ER physician Dr. Travis Stork loves his coffee and points out that several years ago it was considered bad, but now we know people who drink coffee regularly have lower rates of dementia, lower rates of diabetes, and it’s the greatest source of antioxidants in American’s diets.
He notes that just like alcohol, you know when you’ve had too much and can feel those effects. Whether you are pregnant or not, man or woman, you should know when you get to that point! On that note, Dr. Batra says that with many things, in moderation they can be atonic but in excess, they can be a poison.
Dr. Behera dives further into dissecting the study and notes that while it had a huge test group, 50,000 women, it was self-reported, which makes it hard to get complete accuracy. Dr. Batra says that pregnant women in Norway were asked at 22 weeks to report all of the caffeine they consumed from all sources (chocolate, tea, coffee, soda).
The study then looked at their children from six weeks to eight years of age and found that over time women in the very high caffeine group, 300mg or more per day, had babies with a higher chance of being in the 75th percentile of weight. Beyond eight years of age, other factors like lifestyle, diet and exercise impacted obesity so the effects of the caffeine tempered out and weren’t as important.

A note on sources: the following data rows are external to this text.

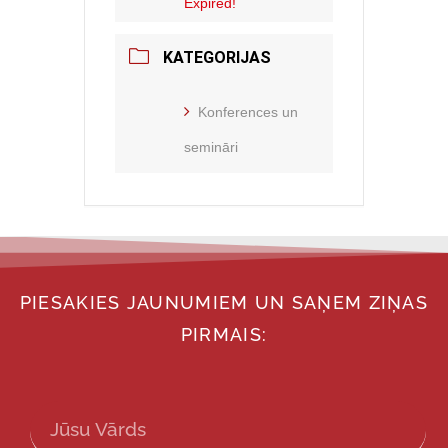
Expired!
KATEGORIJAS
Konferences un
semināri
PIESAKIES JAUNUMIEM UN SAŅEM ZIŅAS
PIRMAIS: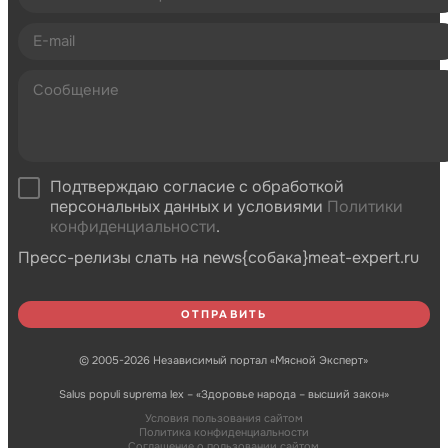
Подтверждаю согласие с обработкой
персональных данных и условиями
Политики
конфиденциальности
.
Пресс-релизы слать на news{собака}meat-expert.ru
© 2005-2026 Независимый портал «Мясной Эксперт»
Salus populi suprema lex – «Здоровье народа – высший закон»
Условия пользования сайтом
Политика конфиденциальности
Соглашение о пользовании сайтом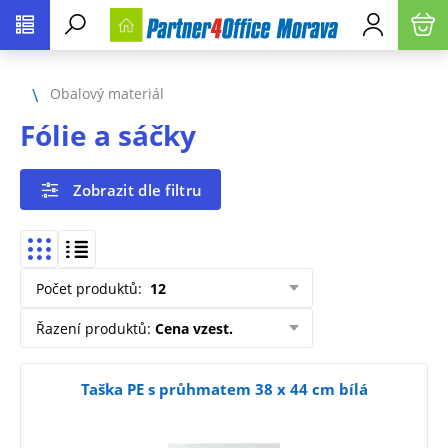
Obalový materiál
Fólie a sáčky
Zobrazit dle filtru
Počet produktů
:
12
Řazení produktů
:
Cena vzest.
Taška PE s průhmatem 38 x 44 cm bílá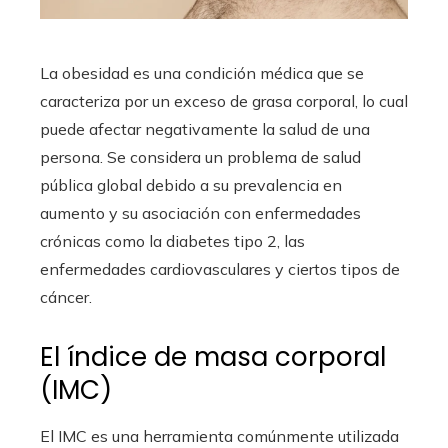
La obesidad es una condición médica que se
caracteriza por un exceso de grasa corporal, lo cual
puede afectar negativamente la salud de una
persona. Se considera un problema de salud
pública global debido a su prevalencia en
aumento y su asociación con enfermedades
crónicas como la diabetes tipo 2, las
enfermedades cardiovasculares y ciertos tipos de
cáncer.
El índice de masa corporal
(IMC)
El IMC es una herramienta comúnmente utilizada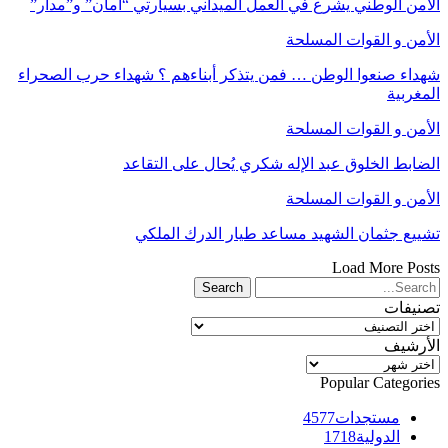
الأمن الوطني يشرع في العمل الميداني بسيارتي “أمان” و”مدار”
الأمن و القوات المسلحة
شهداء صنعوا الوطن … فمن يتذكر أبناءهم ؟ شهداء حرب الصحراء
المغربية
الأمن و القوات المسلحة
الضابط الخلوق عبد الإله شكري يُحال على التقاعد
الأمن و القوات المسلحة
تشييع جثمان الشهيد مساعد طيار الدرك الملكي
Load More Posts
تصنيفات
تصنيفات
الأرشيف
الأرشيف
Popular Categories
مستجدات
4577
الدولية
1718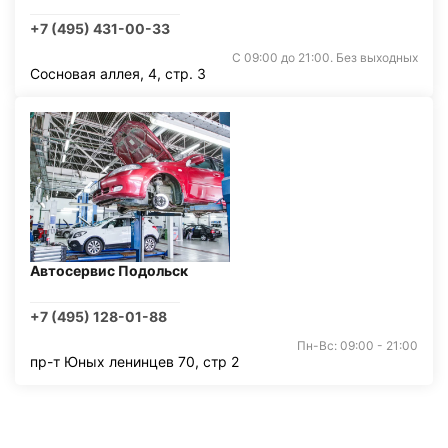
+7 (495) 431-00-33
С 09:00 до 21:00. Без выходных
Сосновая аллея, 4, стр. 3
Автосервис Подольск
+7 (495) 128-01-88
Пн-Вс: 09:00 - 21:00
пр-т Юных ленинцев 70, стр 2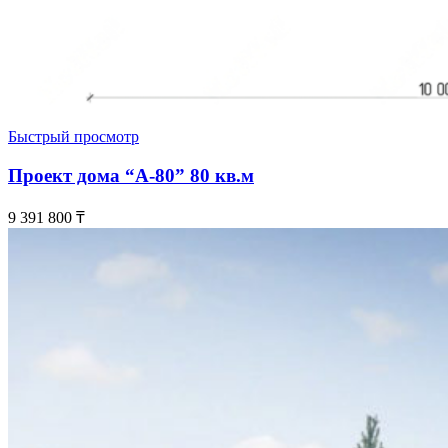
Быстрый просмотр
Проект дома “А-80” 80 кв.м
9 391 800
₸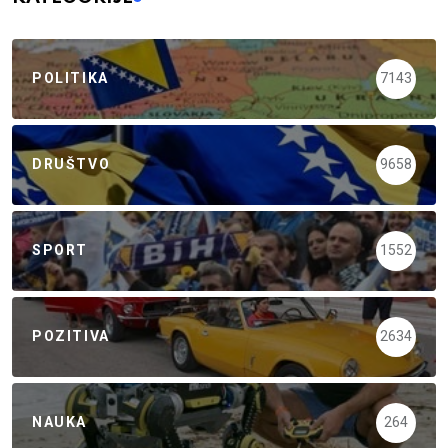
POLITIKA
7143
DRUŠTVO
9658
SPORT
1552
POZITIVA
2634
NAUKA
264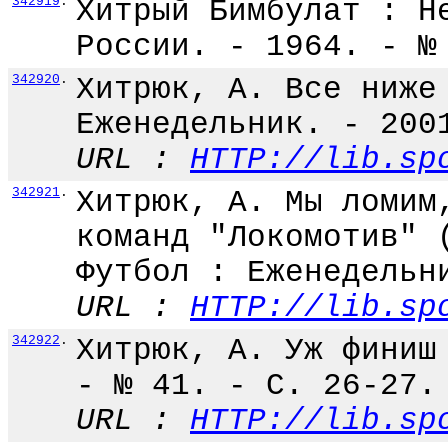
342919
.
Хитрый Бимбулат : Н
России. - 1964. - №
342920
.
Хитрюк, А. Все ниже
Еженедельник. - 200
URL :
HTTP://lib.sp
342921
.
Хитрюк, А. Мы ломим
команд "Локомотив" 
Футбол : Еженедельн
URL :
HTTP://lib.sp
342922
.
Хитрюк, А. Уж финиш
- № 41. - С. 26-27.
URL :
HTTP://lib.sp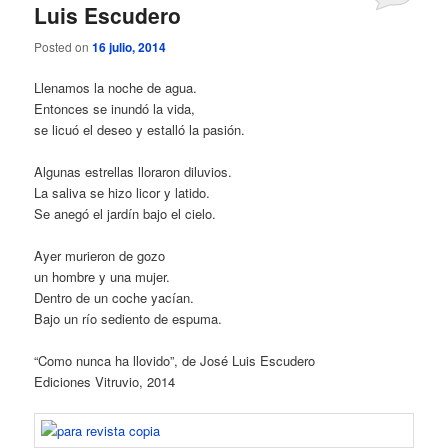
Luis Escudero
Posted on
16 julio, 2014
Llenamos la noche de agua.
Entonces se inundó la vida,
se licuó el deseo y estalló la pasión.
Algunas estrellas lloraron diluvios.
La saliva se hizo licor y latido.
Se anegó el jardín bajo el cielo.
Ayer murieron de gozo
un hombre y una mujer.
Dentro de un coche yacían.
Bajo un río sediento de espuma.
“Como nunca ha llovido”, de José Luis Escudero
Ediciones Vitruvio, 2014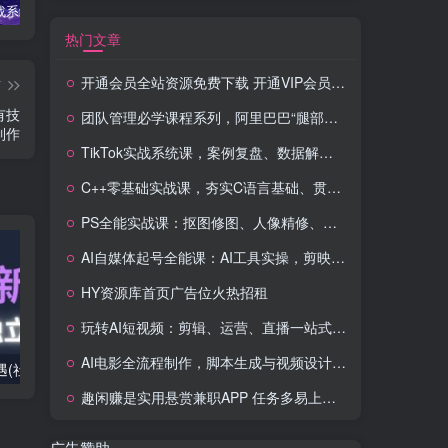
TikTok实战系统课，案例复盘、数据解析、运营执行，从0到1构建千万级电商体系（更新）
C++零基础实战课，夯实C语言基础、贯穿游戏项目、掌握开发思维，学成可挑战月薪15K+岗位
PS全能实战课：抠图修图、人像精修、电商美工，0基础变身设计达人
热门文章
开通会员全站资源免费下载 开通VIP会员 HY资源库
篇
有技
团队管理必学课程系列，阿里巴巴“腿部三板斧”
制作
TikTok实战系统课，案例复盘、数据解析、运营执行，从0到1构建千万级电商体系（更新）
C++零基础实战课，夯实C语言基础、贯穿游戏项目、掌握开发思维，学成可挑战月薪15K+岗位
PS全能实战课：抠图修图、人像精修、电商美工，0基础变身设计达人
AI自媒体起号全能课：AI工具实操，剪映技巧，多平台带货，0基础快速变现
HY资源库首页广告位火热招租
玩转AI短视频：剪辑、运营、直播一站式教学，轻松打造流量神话
AI电影全流程制作，脚本生成与视频设计，配音配乐一体化解决方案
2025出海新机遇(社媒+独立站),海外新机遇,实现独立站的高效运营与出海
室内外AI设计课,一站式覆盖建筑,室内,景观,平面,展陈五大热门品类,解锁设计行业的全新可能
趣闲赚是实用悬赏兼职APP 任务多易上手 能提现还可邀友分成
广告赞助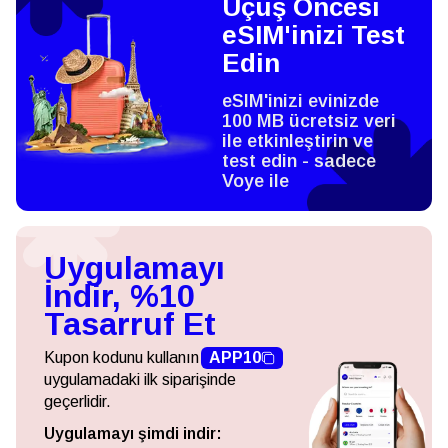
Uçuş Öncesi
eSIM'inizi Test
Edin
eSIM'inizi evinizde
100 MB ücretsiz veri
ile etkinleştirin ve
test edin - sadece
Voye ile
Uygulamayı
İndir, %10
Tasarruf Et
Kupon kodunu kullanın
APP10
uygulamadaki ilk siparişinde
geçerlidir.
Uygulamayı şimdi indir: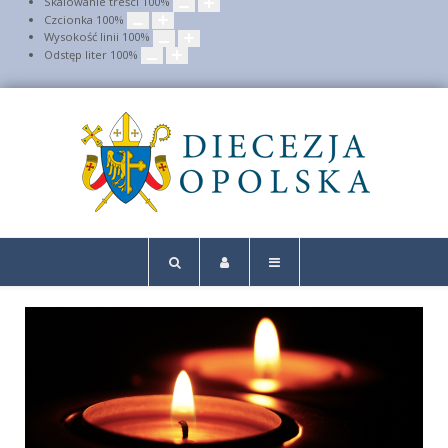
Skalowanie treści
100
%
Czcionka
100
%
Wysokość linii
100
%
Odstęp liter
100
%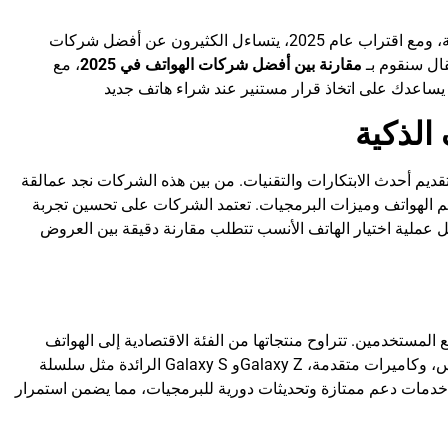
في عالم التكنولوجيا المتسارع، أصبحت الهواتف الذكية جزءاً لا يتجزأ من حياتنا اليومية، ومع اقتراب عام 2025، يتساءل الكثيرون عن أفضل شركات
قال سنقوم بـ
مقارنة بين أفضل شركات الهواتف في 2025
، مع
الذكية
يم أحدث الابتكارات والتقنيات. من بين هذه الشركات نجد عمالقة
يم الهواتف وميزات البرمجيات. تعتمد الشركات على تحسين تجربة
 عملية اختيار الهاتف الأنسب تتطلب مقارنة دقيقة بين العروض
لمستخدمين. تتراوح منتجاتها من الفئة الاقتصادية إلى الهواتف
الرائدة مثل سلسلة Galaxy S وGalaxy Z التي تتميز بالشاشات القابلة للطي. تتفوق سامسونج في جودة الشاشات، الأداء السلس، وكاميرات متقدمة،
ونج خدمات دعم ممتازة وتحديثات دورية للبرمجيات، مما يضمن استمرار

Dr. Travis points out that most people have no idea how much caffeine is in their cup of coffee and thinks if you are pregnant, the takeaway from this discussion should be to find out how much caffeine you're drinking. Dr. Behera adds that women should also know that a lot of caffeine during pregnancy may affect the baby’s ability to sleep after birth, and high levels can affect miscarriage risk and preterm labor, so sip with caution.